Problem statement: The records below are to be output exactly, except for their pictures.

◆ ◆ ◆ ◆ ◆ ◆ ◆

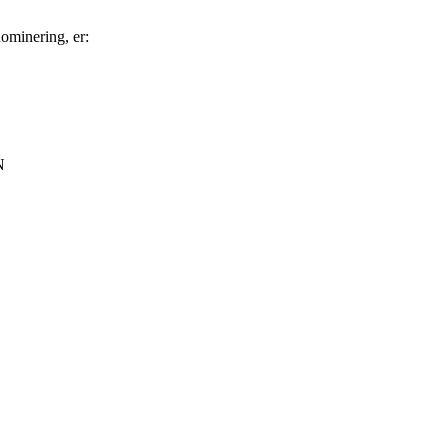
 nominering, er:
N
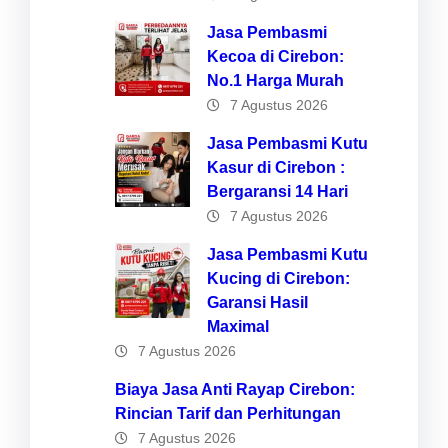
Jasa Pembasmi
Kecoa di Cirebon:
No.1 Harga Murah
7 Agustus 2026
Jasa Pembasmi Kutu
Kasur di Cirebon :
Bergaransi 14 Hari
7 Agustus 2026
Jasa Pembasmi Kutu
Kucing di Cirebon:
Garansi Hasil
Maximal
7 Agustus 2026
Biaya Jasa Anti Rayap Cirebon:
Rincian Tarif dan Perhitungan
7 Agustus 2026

◆ ◆ ◆ ◆ ◆ ◆ ◆

Answer to the exercise:
 nominering, er:
N
Jasa Pembasmi
Kecoa di Cirebon:
No.1 Harga Murah
7 Agustus 2026
Jasa Pembasmi Kutu
Kasur di Cirebon :
Bergaransi 14 Hari
7 Agustus 2026
Jasa Pembasmi Kutu
Kucing di Cirebon:
Garansi Hasil
Maximal
7 Agustus 2026
Biaya Jasa Anti Rayap Cirebon:
Rincian Tarif dan Perhitungan
7 Agustus 2026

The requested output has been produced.